Exercise >> Would you output the entries below only from the line containing "Technologia Tractrix® Horn – szeroka i precyz" through the line containing "Moc: 75 W RMS / 300 W szczytowa", exactly as they stand and with both ends included?

Extracted data >>
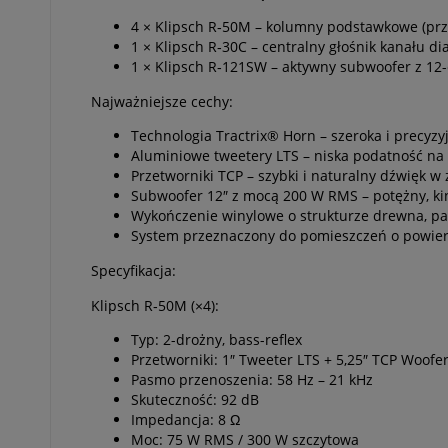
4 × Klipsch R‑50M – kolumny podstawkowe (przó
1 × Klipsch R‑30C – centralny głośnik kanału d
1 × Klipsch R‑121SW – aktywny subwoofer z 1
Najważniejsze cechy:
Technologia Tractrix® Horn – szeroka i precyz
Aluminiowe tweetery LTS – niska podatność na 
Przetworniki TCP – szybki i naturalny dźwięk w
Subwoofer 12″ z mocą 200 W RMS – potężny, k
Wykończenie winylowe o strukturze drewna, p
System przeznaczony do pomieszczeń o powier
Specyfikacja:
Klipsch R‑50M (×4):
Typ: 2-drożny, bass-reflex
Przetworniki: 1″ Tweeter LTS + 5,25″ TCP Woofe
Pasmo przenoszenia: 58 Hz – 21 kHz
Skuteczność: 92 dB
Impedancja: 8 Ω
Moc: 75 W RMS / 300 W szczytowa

==

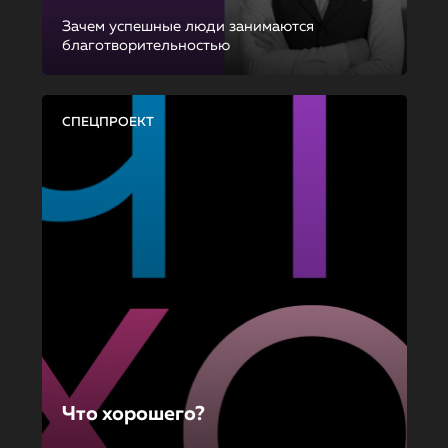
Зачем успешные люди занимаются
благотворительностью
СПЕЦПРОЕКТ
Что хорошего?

* * *

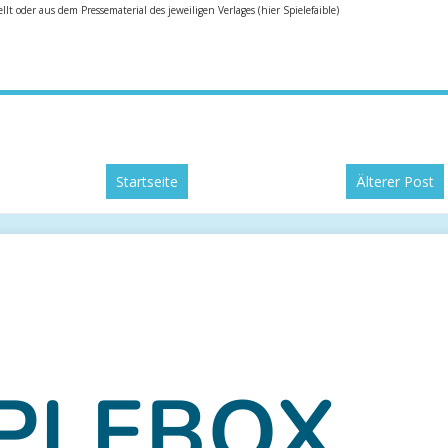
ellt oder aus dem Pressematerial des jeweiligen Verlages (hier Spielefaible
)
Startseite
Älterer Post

Answer space >>
Technologia Tractrix® Horn – szeroka i precyz
Aluminiowe tweetery LTS – niska podatność na 
Przetworniki TCP – szybki i naturalny dźwięk w
Subwoofer 12″ z mocą 200 W RMS – potężny, k
Wykończenie winylowe o strukturze drewna, p
System przeznaczony do pomieszczeń o powier
Specyfikacja:
Klipsch R‑50M (×4):
Typ: 2-drożny, bass-reflex
Przetworniki: 1″ Tweeter LTS + 5,25″ TCP Woofe
Pasmo przenoszenia: 58 Hz – 21 kHz
Skuteczność: 92 dB
Impedancja: 8 Ω
Moc: 75 W RMS / 300 W szczytowa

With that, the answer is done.